What's the strongest AI model you can train on a laptop in five minutes?

TL;DR Highlight

Training a GPT-style transformer in just 5 minutes on a MacBook Pro — exploring optimal model size, dataset, and training configuration with measured results.

Who Should Read

Developers who want to train small language models hands-on or iterate quickly on ML experiments in a local environment.

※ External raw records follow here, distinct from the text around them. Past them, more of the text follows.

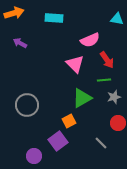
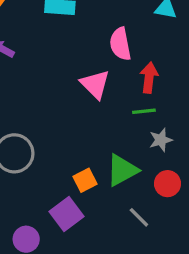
pink semicircle: (90, 40) -> (120, 44), turned 102
red arrow: (107, 60) -> (149, 78), turned -138
green triangle: (82, 98) -> (122, 170), moved

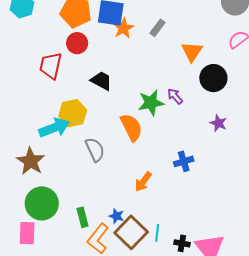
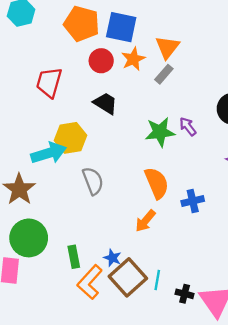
orange star: (123, 28) -> (133, 59), moved
gray rectangle: (157, 28) -> (164, 74), moved
red circle: (77, 43) -> (101, 61), moved
orange triangle: (192, 52) -> (167, 47), moved
orange semicircle: (131, 127) -> (157, 183), moved

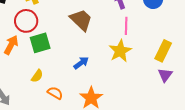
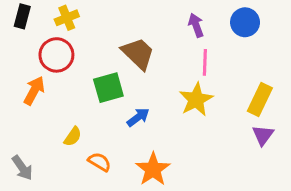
green square: (40, 43) -> (108, 88), moved

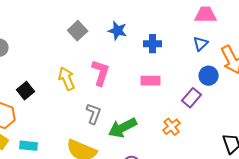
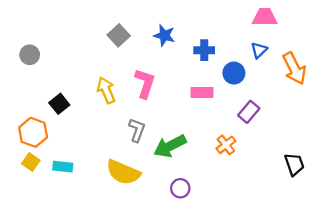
blue circle: (209, 76) -> (234, 73), moved

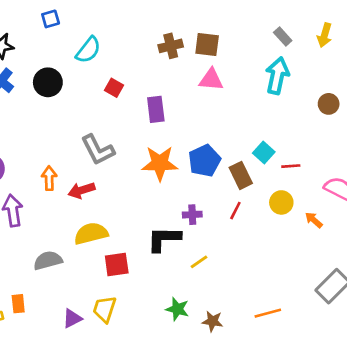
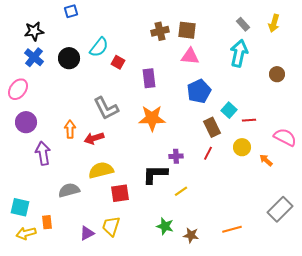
cyan semicircle: (88, 50) -> (99, 47), moved
blue pentagon: (204, 161) -> (199, 91), moved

ML engineers trying PyTorch/MLX-based model training for the first time or looking for optimization sweet spots.

Core Mechanics

Final result: ~1.8M parameter GPT-style transformer trained on ~20M tokens from TinyStories, achieving ~9.6 perplexity on held-out split in 5 minutes.
Under a 5-minute constraint, a sweet spot exists between model size and training tokens — too large wastes time on initialization, too small hits capacity limits.
On Apple Silicon, MPS-only activation is the key — torch.compile and float16 conversion can actually hurt due to launch overhead being the real bottleneck.
Domain-specific fine-tuning on tiny datasets can produce surprisingly coherent outputs even at 1.8M parameters.

Evidence

GPT-2 speedrun project (modded-nanogpt) techniques were suggested for further improvement: Muon optimizer, better weight initialization, learning rate tuning could achieve lower perplexity in the same time.
Apple Silicon quirk: standard GPU optimization techniques (torch.compile, float16) actually degrade performance due to MPS backend's launch overhead characteristics.
~9.6 perplexity on TinyStories held-out split — generates grammatically correct simple stories

How to Apply

For quick local training experiments: don't blindly apply 'standard optimizations' like torch.compile or float16. On Apple Silicon, just activate MPS and measure a baseline with a simple training loop first — complex optimizations can backfire due to launch overhead.
For small domain-specific models: use a curated dataset like TinyStories as a template — quality and domain match matter more than dataset size at small scale.
Use this as a learning exercise: 5 minutes to a working transformer helps build intuition about model size/data/training dynamics tradeoffs.

Terminology

perplexityA metric for how well a model predicts text. Lower is better — perfect prediction approaches 1. Intuitively, it measures how 'unsurprised' the model is by the next word.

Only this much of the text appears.